Dataset entries:
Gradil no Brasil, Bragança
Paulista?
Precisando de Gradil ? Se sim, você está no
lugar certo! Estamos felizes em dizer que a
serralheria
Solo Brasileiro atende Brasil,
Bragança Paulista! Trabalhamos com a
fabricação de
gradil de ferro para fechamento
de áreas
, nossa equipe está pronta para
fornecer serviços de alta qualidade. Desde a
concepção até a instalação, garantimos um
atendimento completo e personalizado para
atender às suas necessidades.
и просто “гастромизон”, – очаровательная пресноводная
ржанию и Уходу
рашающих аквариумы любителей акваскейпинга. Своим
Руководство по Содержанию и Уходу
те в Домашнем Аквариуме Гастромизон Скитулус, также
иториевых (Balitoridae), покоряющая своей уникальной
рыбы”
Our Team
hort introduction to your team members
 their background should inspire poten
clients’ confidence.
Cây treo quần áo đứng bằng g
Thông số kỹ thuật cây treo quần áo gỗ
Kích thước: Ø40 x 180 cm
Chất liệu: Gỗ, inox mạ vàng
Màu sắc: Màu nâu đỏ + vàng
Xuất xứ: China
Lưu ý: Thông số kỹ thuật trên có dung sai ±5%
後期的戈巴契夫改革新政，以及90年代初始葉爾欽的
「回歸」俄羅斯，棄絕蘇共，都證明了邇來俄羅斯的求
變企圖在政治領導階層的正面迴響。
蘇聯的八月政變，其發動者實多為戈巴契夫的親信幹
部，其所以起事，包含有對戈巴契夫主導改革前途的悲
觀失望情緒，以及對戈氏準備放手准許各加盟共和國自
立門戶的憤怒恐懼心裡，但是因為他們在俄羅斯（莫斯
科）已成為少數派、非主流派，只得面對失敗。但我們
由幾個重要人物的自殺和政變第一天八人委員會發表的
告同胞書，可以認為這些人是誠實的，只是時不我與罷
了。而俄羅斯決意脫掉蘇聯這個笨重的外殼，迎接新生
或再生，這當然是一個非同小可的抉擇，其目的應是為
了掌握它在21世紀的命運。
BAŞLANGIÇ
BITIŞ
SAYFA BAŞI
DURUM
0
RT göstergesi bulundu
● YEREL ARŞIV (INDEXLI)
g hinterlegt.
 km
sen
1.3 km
---
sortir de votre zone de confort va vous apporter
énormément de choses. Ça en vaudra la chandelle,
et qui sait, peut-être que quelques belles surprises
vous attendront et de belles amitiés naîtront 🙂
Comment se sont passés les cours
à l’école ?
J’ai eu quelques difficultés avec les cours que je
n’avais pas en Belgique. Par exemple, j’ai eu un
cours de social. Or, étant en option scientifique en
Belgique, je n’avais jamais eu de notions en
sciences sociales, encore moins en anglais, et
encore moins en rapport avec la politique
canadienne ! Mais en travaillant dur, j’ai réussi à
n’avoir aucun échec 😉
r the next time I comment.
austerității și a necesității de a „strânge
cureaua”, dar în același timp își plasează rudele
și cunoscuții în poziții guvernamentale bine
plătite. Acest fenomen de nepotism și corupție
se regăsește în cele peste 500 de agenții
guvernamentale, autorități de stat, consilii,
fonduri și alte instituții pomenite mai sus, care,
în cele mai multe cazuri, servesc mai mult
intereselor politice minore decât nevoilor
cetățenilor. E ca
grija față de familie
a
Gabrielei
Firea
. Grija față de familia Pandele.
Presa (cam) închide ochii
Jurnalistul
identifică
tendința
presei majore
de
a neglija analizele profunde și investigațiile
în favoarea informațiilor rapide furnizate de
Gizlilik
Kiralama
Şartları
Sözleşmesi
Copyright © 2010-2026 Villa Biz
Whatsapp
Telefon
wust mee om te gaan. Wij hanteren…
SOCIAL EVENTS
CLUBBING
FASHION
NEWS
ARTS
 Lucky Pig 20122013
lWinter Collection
* * *
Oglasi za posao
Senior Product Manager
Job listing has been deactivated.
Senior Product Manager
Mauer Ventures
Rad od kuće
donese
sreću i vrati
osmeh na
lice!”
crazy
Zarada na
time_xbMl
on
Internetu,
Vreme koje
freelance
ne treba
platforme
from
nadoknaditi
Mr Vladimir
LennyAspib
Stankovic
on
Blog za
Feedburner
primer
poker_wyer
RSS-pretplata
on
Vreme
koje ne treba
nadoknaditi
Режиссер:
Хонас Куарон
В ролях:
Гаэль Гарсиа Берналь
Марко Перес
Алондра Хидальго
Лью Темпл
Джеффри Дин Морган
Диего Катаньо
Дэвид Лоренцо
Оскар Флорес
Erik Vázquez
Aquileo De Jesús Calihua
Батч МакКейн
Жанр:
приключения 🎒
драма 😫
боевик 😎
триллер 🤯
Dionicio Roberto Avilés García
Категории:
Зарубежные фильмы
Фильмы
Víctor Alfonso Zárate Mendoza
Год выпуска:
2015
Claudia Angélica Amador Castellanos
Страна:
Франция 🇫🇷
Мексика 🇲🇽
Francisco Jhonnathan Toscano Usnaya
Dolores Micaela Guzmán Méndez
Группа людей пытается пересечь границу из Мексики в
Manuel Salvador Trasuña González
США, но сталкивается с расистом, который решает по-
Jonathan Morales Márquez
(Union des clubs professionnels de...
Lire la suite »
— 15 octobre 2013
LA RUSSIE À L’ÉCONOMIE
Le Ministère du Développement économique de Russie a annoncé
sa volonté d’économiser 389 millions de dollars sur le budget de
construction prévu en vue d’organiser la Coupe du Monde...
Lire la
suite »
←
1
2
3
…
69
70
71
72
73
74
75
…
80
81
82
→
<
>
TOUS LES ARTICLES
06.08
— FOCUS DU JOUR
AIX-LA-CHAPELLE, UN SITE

Work instructions — Show all lines in the entries above where the string "belles" appears.

Response for this exercise —
et qui sait, peut-être que quelques belles surprises
vous attendront et de belles amitiés naîtront 🙂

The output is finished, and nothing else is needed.